Il 2022-2023 passerà alla storia come il biennio “horribilis” per il mercato obbligazionario globale. L’inatteso ritorno dell’inflazione ha fatto esplodere i rendimenti lungo la curva delle scadenze, passati in breve tempo da valori negativi ai massimi da un quindicennio a questa parte. I titoli di stato più longevi ne hanno pagato il prezzo più alto. Eppure non tutti sono crollati. Prendete il BTp a 30 anni in dollari USA. Emesso due anni fa dal Tesoro con scadenza 6 maggio 2051 e cedola 3,875% (ISIN: US465410CC03), grosso modo ha tenuto la quotazione di un anno fa.
Differenza tra cedole effettive e rendimenti
Il BTp in dollari a 30 anni quota in queste ultime sedute in area 63,50 centesimi, ben sopra i circa 51 centesimi dell’omologo in euro. Questo significa che la cedola netta effettiva risulta essere del 5,35% contro il 2,90%. Essa si ottiene rapportando la cedola alla quotazione a cui avviene l’acquisto del bond, escludendo la tassazione. Quello che possiamo considerare il nostro rendimento immediato è del 2,45% più alto nella versione in dollari. Quanto al rendimento alla scadenza, siamo di fronte al 6,96% contro il 5,06%. Anche in questo caso il BTp in dollari batte il concorrente in euro dell’1,90%.
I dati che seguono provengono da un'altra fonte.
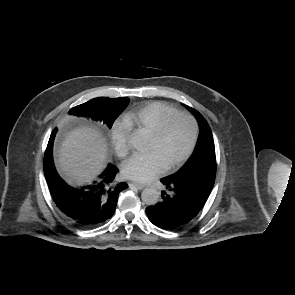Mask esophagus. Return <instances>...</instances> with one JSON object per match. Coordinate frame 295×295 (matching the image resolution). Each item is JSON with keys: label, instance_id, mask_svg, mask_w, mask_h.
<instances>
[{"label": "esophagus", "instance_id": "obj_1", "mask_svg": "<svg viewBox=\"0 0 295 295\" xmlns=\"http://www.w3.org/2000/svg\"><path fill=\"white\" fill-rule=\"evenodd\" d=\"M129 186H130V187H135V188H137V189H139V190H141V189H143V188L145 187L144 185L139 184V183H135V182H131V183H129Z\"/></svg>", "mask_w": 295, "mask_h": 295}]
</instances>
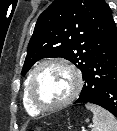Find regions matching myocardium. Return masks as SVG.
I'll return each mask as SVG.
<instances>
[{
	"label": "myocardium",
	"mask_w": 117,
	"mask_h": 131,
	"mask_svg": "<svg viewBox=\"0 0 117 131\" xmlns=\"http://www.w3.org/2000/svg\"><path fill=\"white\" fill-rule=\"evenodd\" d=\"M50 65H60V66L65 67L68 71H70L74 78V87L71 94L65 100H63L62 102L58 104L47 106V105H43L36 99L34 95L33 87H34V82L39 71L43 69L44 67L50 66ZM82 86H83L82 74L75 65L63 59H49V60H45L41 62L34 68L28 80L27 91H28V97L30 99V102L38 111L52 112V111L62 109L65 106L72 103L79 95L82 89Z\"/></svg>",
	"instance_id": "1"
}]
</instances>
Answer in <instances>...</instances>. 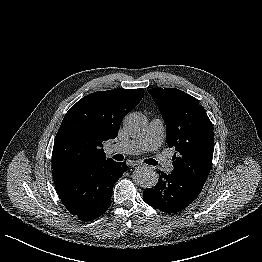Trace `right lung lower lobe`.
<instances>
[{
    "instance_id": "right-lung-lower-lobe-1",
    "label": "right lung lower lobe",
    "mask_w": 262,
    "mask_h": 262,
    "mask_svg": "<svg viewBox=\"0 0 262 262\" xmlns=\"http://www.w3.org/2000/svg\"><path fill=\"white\" fill-rule=\"evenodd\" d=\"M125 163L103 162L69 172H53L58 195L66 209L82 221L100 217L110 206L115 182Z\"/></svg>"
}]
</instances>
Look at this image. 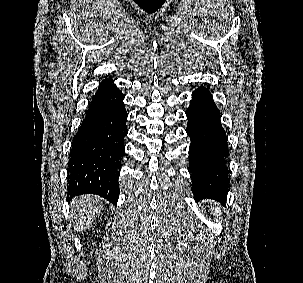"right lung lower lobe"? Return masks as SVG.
Here are the masks:
<instances>
[{"label":"right lung lower lobe","instance_id":"right-lung-lower-lobe-1","mask_svg":"<svg viewBox=\"0 0 303 283\" xmlns=\"http://www.w3.org/2000/svg\"><path fill=\"white\" fill-rule=\"evenodd\" d=\"M106 78L86 110L84 121L73 138L68 164V195L96 194L116 204L118 177L125 153L127 112L122 92ZM68 198V199H69Z\"/></svg>","mask_w":303,"mask_h":283}]
</instances>
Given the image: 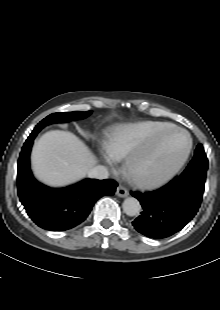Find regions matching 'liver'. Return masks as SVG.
<instances>
[{"label": "liver", "instance_id": "1", "mask_svg": "<svg viewBox=\"0 0 220 310\" xmlns=\"http://www.w3.org/2000/svg\"><path fill=\"white\" fill-rule=\"evenodd\" d=\"M31 162L34 174L40 181L60 187L84 178L95 167L97 160L76 135L53 130L36 142Z\"/></svg>", "mask_w": 220, "mask_h": 310}]
</instances>
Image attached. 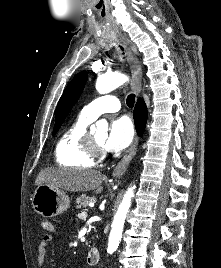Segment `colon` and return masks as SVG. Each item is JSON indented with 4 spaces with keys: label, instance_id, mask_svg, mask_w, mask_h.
I'll use <instances>...</instances> for the list:
<instances>
[{
    "label": "colon",
    "instance_id": "5ec220e1",
    "mask_svg": "<svg viewBox=\"0 0 221 268\" xmlns=\"http://www.w3.org/2000/svg\"><path fill=\"white\" fill-rule=\"evenodd\" d=\"M39 224H40V227H41L45 232H50V231H52V229L54 228V227H53V224H52L50 221L46 220V219H42V220H40Z\"/></svg>",
    "mask_w": 221,
    "mask_h": 268
}]
</instances>
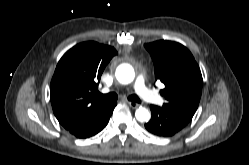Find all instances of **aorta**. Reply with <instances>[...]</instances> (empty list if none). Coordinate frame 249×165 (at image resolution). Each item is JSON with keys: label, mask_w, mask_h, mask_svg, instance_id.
<instances>
[{"label": "aorta", "mask_w": 249, "mask_h": 165, "mask_svg": "<svg viewBox=\"0 0 249 165\" xmlns=\"http://www.w3.org/2000/svg\"><path fill=\"white\" fill-rule=\"evenodd\" d=\"M134 77V69L129 65H121L116 70V78L122 84L131 83ZM135 117L139 122H147L150 120L151 114L148 109L139 107L135 112Z\"/></svg>", "instance_id": "1"}]
</instances>
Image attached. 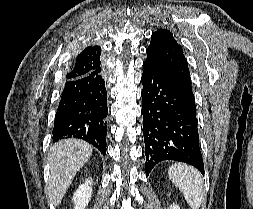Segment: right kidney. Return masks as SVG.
I'll list each match as a JSON object with an SVG mask.
<instances>
[{
	"label": "right kidney",
	"instance_id": "1",
	"mask_svg": "<svg viewBox=\"0 0 253 209\" xmlns=\"http://www.w3.org/2000/svg\"><path fill=\"white\" fill-rule=\"evenodd\" d=\"M92 179H87L86 182L79 186L75 191L73 196V201L75 203L74 209H85L88 205L91 194H92Z\"/></svg>",
	"mask_w": 253,
	"mask_h": 209
}]
</instances>
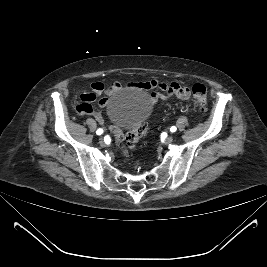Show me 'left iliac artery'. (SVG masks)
Masks as SVG:
<instances>
[{"label":"left iliac artery","mask_w":267,"mask_h":267,"mask_svg":"<svg viewBox=\"0 0 267 267\" xmlns=\"http://www.w3.org/2000/svg\"><path fill=\"white\" fill-rule=\"evenodd\" d=\"M176 129H177V128H176L175 126H172V127L170 128V131H171V132H175Z\"/></svg>","instance_id":"left-iliac-artery-1"}]
</instances>
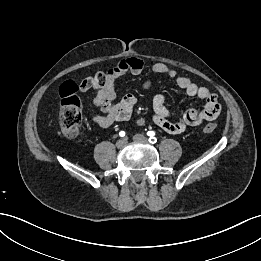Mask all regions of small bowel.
Returning a JSON list of instances; mask_svg holds the SVG:
<instances>
[{"label":"small bowel","instance_id":"obj_1","mask_svg":"<svg viewBox=\"0 0 261 261\" xmlns=\"http://www.w3.org/2000/svg\"><path fill=\"white\" fill-rule=\"evenodd\" d=\"M144 69V62L140 58L130 57L121 60L116 66L105 72L106 84L98 89L91 105V117L95 124L102 128H108L116 122L129 119L132 110L137 102L136 97L128 93L120 100L116 101L115 81L118 77L126 73L138 75ZM164 74L175 81L178 87L190 97H197L205 101L200 111L190 109L186 111L183 117L178 121L169 119L171 113L165 105V96L158 93L154 96L153 104V122L164 131L172 134H180L189 127L200 125L205 121L216 119L221 112V104L215 94L208 88L197 85L190 78L179 74L175 69L164 63H155L151 68V75ZM83 83V82H82ZM152 86V77H148L143 83L142 88L149 90ZM83 91H88L83 87ZM95 110H99L97 113Z\"/></svg>","mask_w":261,"mask_h":261}]
</instances>
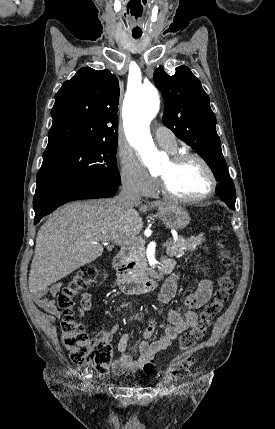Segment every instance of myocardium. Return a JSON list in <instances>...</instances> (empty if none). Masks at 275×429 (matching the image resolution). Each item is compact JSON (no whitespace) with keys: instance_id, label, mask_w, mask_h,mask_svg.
<instances>
[{"instance_id":"1","label":"myocardium","mask_w":275,"mask_h":429,"mask_svg":"<svg viewBox=\"0 0 275 429\" xmlns=\"http://www.w3.org/2000/svg\"><path fill=\"white\" fill-rule=\"evenodd\" d=\"M189 160L198 161L207 172V175L210 181V186L208 191L204 195L200 197H194V198L178 196L169 190L164 180L161 178H159V188L162 195L170 200L183 203V204H198L208 200L215 194L218 186V180L211 165L208 163V161L205 158H203L199 154L191 153V152H180V153L173 154L170 157V161L173 164H180L182 162L189 161Z\"/></svg>"}]
</instances>
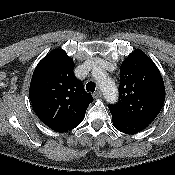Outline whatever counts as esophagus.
<instances>
[{"mask_svg": "<svg viewBox=\"0 0 175 175\" xmlns=\"http://www.w3.org/2000/svg\"><path fill=\"white\" fill-rule=\"evenodd\" d=\"M102 96V92L100 90H97L94 94L93 97L94 98H100Z\"/></svg>", "mask_w": 175, "mask_h": 175, "instance_id": "obj_1", "label": "esophagus"}]
</instances>
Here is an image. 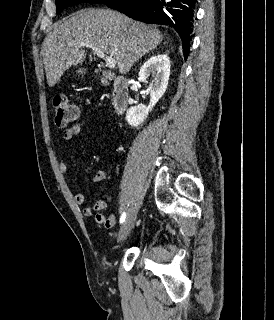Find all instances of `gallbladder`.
I'll list each match as a JSON object with an SVG mask.
<instances>
[{"instance_id": "gallbladder-1", "label": "gallbladder", "mask_w": 274, "mask_h": 320, "mask_svg": "<svg viewBox=\"0 0 274 320\" xmlns=\"http://www.w3.org/2000/svg\"><path fill=\"white\" fill-rule=\"evenodd\" d=\"M101 77L102 79H111L112 74L111 72H102Z\"/></svg>"}]
</instances>
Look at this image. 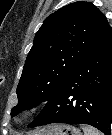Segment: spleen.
<instances>
[{
    "mask_svg": "<svg viewBox=\"0 0 112 135\" xmlns=\"http://www.w3.org/2000/svg\"><path fill=\"white\" fill-rule=\"evenodd\" d=\"M83 131L84 135H102L98 130L89 126H84Z\"/></svg>",
    "mask_w": 112,
    "mask_h": 135,
    "instance_id": "obj_1",
    "label": "spleen"
}]
</instances>
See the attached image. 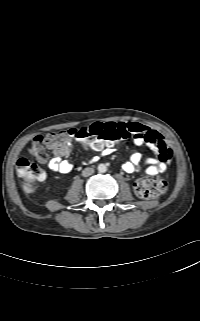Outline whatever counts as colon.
Returning <instances> with one entry per match:
<instances>
[{"label":"colon","mask_w":200,"mask_h":321,"mask_svg":"<svg viewBox=\"0 0 200 321\" xmlns=\"http://www.w3.org/2000/svg\"><path fill=\"white\" fill-rule=\"evenodd\" d=\"M125 133L101 124L84 126L73 131H57L45 136L34 138L30 146V154L41 162L47 158L46 149L62 151L67 145L68 139H75L85 143L91 148L98 149L108 142H120L125 139ZM172 152L166 155L165 160L171 159ZM16 171L23 180L24 190L32 193L36 183L45 178V173L40 165L28 158H20L16 163ZM167 189V181L162 177H144L138 179L134 184L135 193L143 199H152L161 196Z\"/></svg>","instance_id":"5ec220e1"}]
</instances>
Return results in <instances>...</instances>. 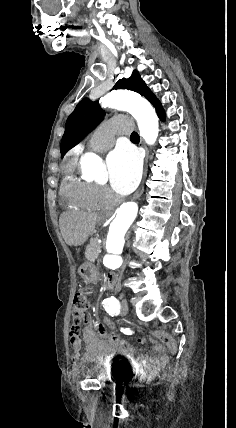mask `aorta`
I'll return each mask as SVG.
<instances>
[{"mask_svg": "<svg viewBox=\"0 0 236 428\" xmlns=\"http://www.w3.org/2000/svg\"><path fill=\"white\" fill-rule=\"evenodd\" d=\"M102 107H109L129 112L137 121L140 135L149 145L155 143L159 133L158 117L151 104L140 95L128 90H116L100 99ZM84 169L91 170L95 179L104 178L100 158L94 153H87L81 161ZM138 212L135 202L122 204L116 211V217L111 222L106 241V255L103 263L109 269H117L123 263L122 251L125 243V234Z\"/></svg>", "mask_w": 236, "mask_h": 428, "instance_id": "obj_1", "label": "aorta"}]
</instances>
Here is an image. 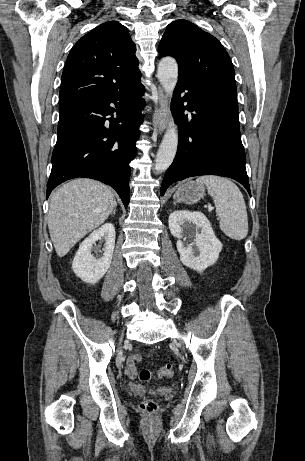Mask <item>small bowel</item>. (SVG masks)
<instances>
[{"mask_svg": "<svg viewBox=\"0 0 305 461\" xmlns=\"http://www.w3.org/2000/svg\"><path fill=\"white\" fill-rule=\"evenodd\" d=\"M142 362V356L140 354L133 355L129 357L127 360L126 366H125V372L126 374L131 377L135 378L137 375V370H136V363Z\"/></svg>", "mask_w": 305, "mask_h": 461, "instance_id": "c3829d8e", "label": "small bowel"}]
</instances>
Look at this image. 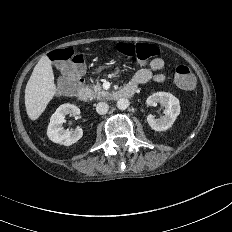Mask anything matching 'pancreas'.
<instances>
[{
  "mask_svg": "<svg viewBox=\"0 0 232 232\" xmlns=\"http://www.w3.org/2000/svg\"><path fill=\"white\" fill-rule=\"evenodd\" d=\"M90 98L94 99H102L104 97H107L109 95V92L102 89L101 84L97 83L93 86H90Z\"/></svg>",
  "mask_w": 232,
  "mask_h": 232,
  "instance_id": "1",
  "label": "pancreas"
}]
</instances>
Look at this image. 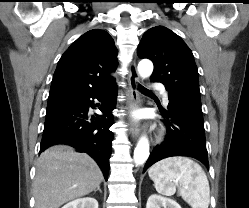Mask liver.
<instances>
[{"label": "liver", "instance_id": "6515ba94", "mask_svg": "<svg viewBox=\"0 0 249 208\" xmlns=\"http://www.w3.org/2000/svg\"><path fill=\"white\" fill-rule=\"evenodd\" d=\"M103 180L97 163L67 145H55L38 158L33 183L35 208H59L88 195Z\"/></svg>", "mask_w": 249, "mask_h": 208}]
</instances>
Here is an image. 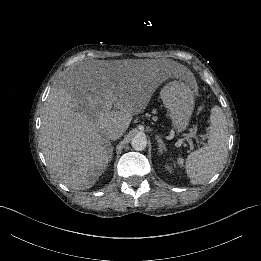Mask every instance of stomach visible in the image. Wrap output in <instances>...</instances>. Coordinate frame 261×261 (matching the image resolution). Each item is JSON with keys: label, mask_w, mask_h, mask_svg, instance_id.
<instances>
[{"label": "stomach", "mask_w": 261, "mask_h": 261, "mask_svg": "<svg viewBox=\"0 0 261 261\" xmlns=\"http://www.w3.org/2000/svg\"><path fill=\"white\" fill-rule=\"evenodd\" d=\"M161 99L169 110L171 128L178 135L185 132L194 111L195 91L184 82L175 81L162 89Z\"/></svg>", "instance_id": "0dacf381"}]
</instances>
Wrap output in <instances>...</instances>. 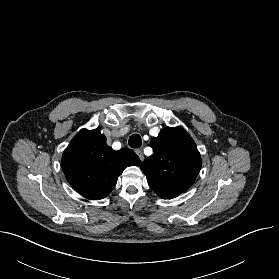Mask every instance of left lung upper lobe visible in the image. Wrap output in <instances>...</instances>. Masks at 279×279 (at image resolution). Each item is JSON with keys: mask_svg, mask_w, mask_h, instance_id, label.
Instances as JSON below:
<instances>
[{"mask_svg": "<svg viewBox=\"0 0 279 279\" xmlns=\"http://www.w3.org/2000/svg\"><path fill=\"white\" fill-rule=\"evenodd\" d=\"M154 154L141 165L151 189L163 199H172L195 181L201 157L191 136L180 126L165 127L151 140Z\"/></svg>", "mask_w": 279, "mask_h": 279, "instance_id": "left-lung-upper-lobe-1", "label": "left lung upper lobe"}]
</instances>
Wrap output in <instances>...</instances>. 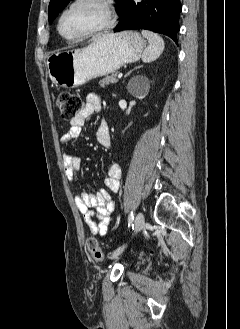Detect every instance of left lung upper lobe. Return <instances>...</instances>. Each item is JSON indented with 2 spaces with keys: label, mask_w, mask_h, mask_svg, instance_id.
Returning a JSON list of instances; mask_svg holds the SVG:
<instances>
[{
  "label": "left lung upper lobe",
  "mask_w": 240,
  "mask_h": 329,
  "mask_svg": "<svg viewBox=\"0 0 240 329\" xmlns=\"http://www.w3.org/2000/svg\"><path fill=\"white\" fill-rule=\"evenodd\" d=\"M71 0H51L48 8L49 23H51L55 17L61 12ZM126 0H115L117 3L116 12L120 16Z\"/></svg>",
  "instance_id": "5c2ea615"
}]
</instances>
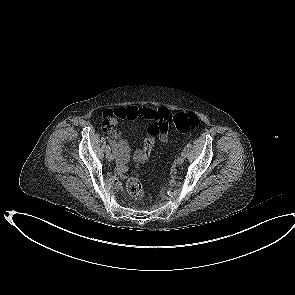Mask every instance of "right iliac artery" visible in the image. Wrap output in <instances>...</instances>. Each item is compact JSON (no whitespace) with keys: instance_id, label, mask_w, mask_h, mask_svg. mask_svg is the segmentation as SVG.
Listing matches in <instances>:
<instances>
[{"instance_id":"right-iliac-artery-1","label":"right iliac artery","mask_w":295,"mask_h":295,"mask_svg":"<svg viewBox=\"0 0 295 295\" xmlns=\"http://www.w3.org/2000/svg\"><path fill=\"white\" fill-rule=\"evenodd\" d=\"M109 151H111V148H110V146L108 145V146L106 147V152H109Z\"/></svg>"}]
</instances>
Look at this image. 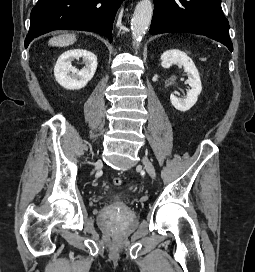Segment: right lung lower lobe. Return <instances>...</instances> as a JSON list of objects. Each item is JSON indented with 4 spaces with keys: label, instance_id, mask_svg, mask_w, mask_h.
<instances>
[{
    "label": "right lung lower lobe",
    "instance_id": "right-lung-lower-lobe-1",
    "mask_svg": "<svg viewBox=\"0 0 255 272\" xmlns=\"http://www.w3.org/2000/svg\"><path fill=\"white\" fill-rule=\"evenodd\" d=\"M123 0H38L30 14L25 47L53 30L70 29L99 33L112 42V26Z\"/></svg>",
    "mask_w": 255,
    "mask_h": 272
}]
</instances>
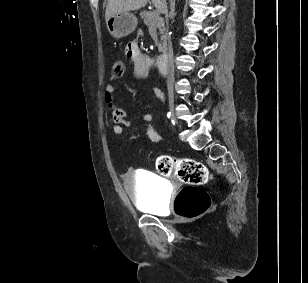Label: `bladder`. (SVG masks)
<instances>
[{"mask_svg": "<svg viewBox=\"0 0 308 283\" xmlns=\"http://www.w3.org/2000/svg\"><path fill=\"white\" fill-rule=\"evenodd\" d=\"M124 184L138 209L154 215L165 214L167 186L163 179L147 171H136L127 174Z\"/></svg>", "mask_w": 308, "mask_h": 283, "instance_id": "obj_1", "label": "bladder"}]
</instances>
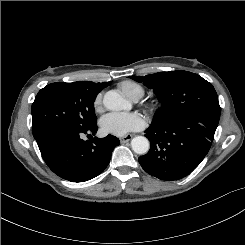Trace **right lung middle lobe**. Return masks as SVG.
<instances>
[{
  "instance_id": "dd1d6c3e",
  "label": "right lung middle lobe",
  "mask_w": 245,
  "mask_h": 245,
  "mask_svg": "<svg viewBox=\"0 0 245 245\" xmlns=\"http://www.w3.org/2000/svg\"><path fill=\"white\" fill-rule=\"evenodd\" d=\"M99 92L78 82L51 83L41 89L32 104L34 138L52 127L83 131L94 126L93 103Z\"/></svg>"
}]
</instances>
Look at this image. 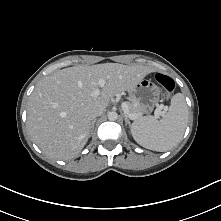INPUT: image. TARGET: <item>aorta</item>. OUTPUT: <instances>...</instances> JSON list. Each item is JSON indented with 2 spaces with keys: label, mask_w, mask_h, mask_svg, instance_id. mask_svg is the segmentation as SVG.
<instances>
[{
  "label": "aorta",
  "mask_w": 221,
  "mask_h": 221,
  "mask_svg": "<svg viewBox=\"0 0 221 221\" xmlns=\"http://www.w3.org/2000/svg\"><path fill=\"white\" fill-rule=\"evenodd\" d=\"M118 118V114L114 111L108 112V119L110 121H115Z\"/></svg>",
  "instance_id": "aorta-1"
}]
</instances>
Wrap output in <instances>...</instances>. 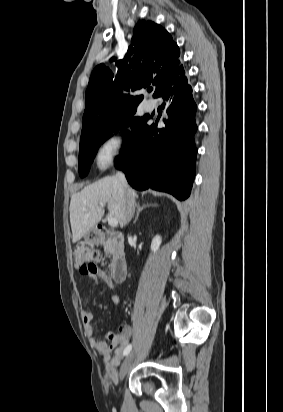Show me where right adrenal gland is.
Masks as SVG:
<instances>
[{"mask_svg": "<svg viewBox=\"0 0 283 412\" xmlns=\"http://www.w3.org/2000/svg\"><path fill=\"white\" fill-rule=\"evenodd\" d=\"M150 206H156V204H144L142 206H140L139 203L136 204L137 211H136V217H135V220H134V224L138 220V217H139V214L141 213V211H143V209H145L147 207H150Z\"/></svg>", "mask_w": 283, "mask_h": 412, "instance_id": "2a0ac1e0", "label": "right adrenal gland"}]
</instances>
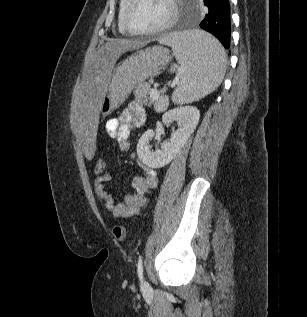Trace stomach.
<instances>
[{
	"label": "stomach",
	"instance_id": "stomach-1",
	"mask_svg": "<svg viewBox=\"0 0 307 317\" xmlns=\"http://www.w3.org/2000/svg\"><path fill=\"white\" fill-rule=\"evenodd\" d=\"M170 60L171 55L167 48L153 46L135 52L119 62L101 101L100 111L103 115H109L119 107L138 83L162 73Z\"/></svg>",
	"mask_w": 307,
	"mask_h": 317
}]
</instances>
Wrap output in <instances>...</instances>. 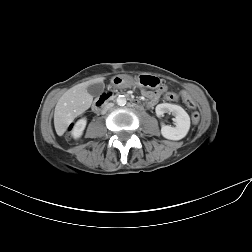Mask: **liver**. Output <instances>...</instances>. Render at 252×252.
Instances as JSON below:
<instances>
[{
    "instance_id": "6515ba94",
    "label": "liver",
    "mask_w": 252,
    "mask_h": 252,
    "mask_svg": "<svg viewBox=\"0 0 252 252\" xmlns=\"http://www.w3.org/2000/svg\"><path fill=\"white\" fill-rule=\"evenodd\" d=\"M97 78L80 83L66 91L58 100L54 112L56 133L62 136L74 119L90 108L93 97L87 92V87L94 83L103 82Z\"/></svg>"
}]
</instances>
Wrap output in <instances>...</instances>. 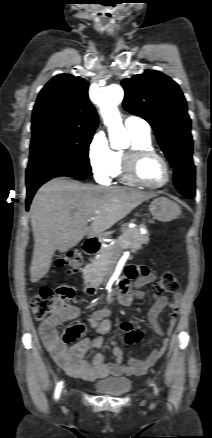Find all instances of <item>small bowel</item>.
<instances>
[{
  "mask_svg": "<svg viewBox=\"0 0 212 438\" xmlns=\"http://www.w3.org/2000/svg\"><path fill=\"white\" fill-rule=\"evenodd\" d=\"M137 278L133 287L128 283V279ZM156 279L146 265H128L125 269V280L122 281L118 290V301L123 306H129L133 299L144 300L147 295L141 288ZM182 300V293L177 292L172 300L164 296H155L153 304L148 312V320L153 331L162 337L169 336L176 322L178 310ZM169 308L170 322L167 327L159 323V315L165 308ZM110 311L100 309L93 312L87 322L100 334H106L111 330V323L108 320ZM80 318V311L77 307L67 303H62L57 317L50 322H43L39 325L40 335L56 363L68 375L81 378L85 381H94L108 375H141L144 374L152 365L160 359L166 349L167 339L162 345L153 349L148 355L142 358L130 357L128 363H124L123 350L115 341L111 340V352L114 357L112 362H105L102 352H97L91 360L86 356L92 349H99L104 344L103 337L96 339L83 338L76 343L68 346L69 343L63 341L56 333V326L60 323L72 321ZM121 329L126 332L125 341L131 345L138 343L142 338L141 331H133L129 323H122Z\"/></svg>",
  "mask_w": 212,
  "mask_h": 438,
  "instance_id": "small-bowel-1",
  "label": "small bowel"
}]
</instances>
Infine, lo spread con il T-bond a 30 anni degli Stati Uniti viaggia in area 190 punti base o 1,90%. Siamo all’incirca sugli stessi livelli di differenza tra il BTp a 30 anni in euro e il Bund di pari durata. In questi numeri, però, non abbiamo tenuto sinora conto di un dato: il rischio di cambio. Il premio offerto dalla scadenza in dollari rispetto a quella in euro è dovuto proprio al fatto che il cambio euro-dollaro può in futuro andare nella direzione opposta a quella da noi desiderata. Se il dollaro perde valore contro l’euro, il nostro capitale investito si deprezzerebbe alla scadenza o alla data del disinvestimento anticipato.
Rischio di cambio impatta su BTp in dollari 30 anni
Ad esempio, è vero che nell’ultimo anno il BTp in dollari a 30 anni sia rimasto quasi invariato in termini di prezzo, ma il dollaro ha perso circa il 4,5% contro l’euro nello stesso frangente. Resta il bilancio più che positivo rispetto al bond in euro, che, come detto, ha segnato un tracollo del 14%. Anzi, considerato lo stacco delle cedole, saremmo persino riusciti ad azzerare del tutto le perdite effettive. Ma nei prossimi anni potrebbe non essere più così. Ricordiamoci che prima della crisi finanziaria del 2008, il cambio euro-dollaro si attestava a 1,60 e ancora nella primavera del 2014, prima che la Banca Centrale Europea svoltasse in politica monetaria, era a 1,40. Da qui a 30 anni, quindi, tante variazioni nell’uno o nell’altro senso potranno avvenire.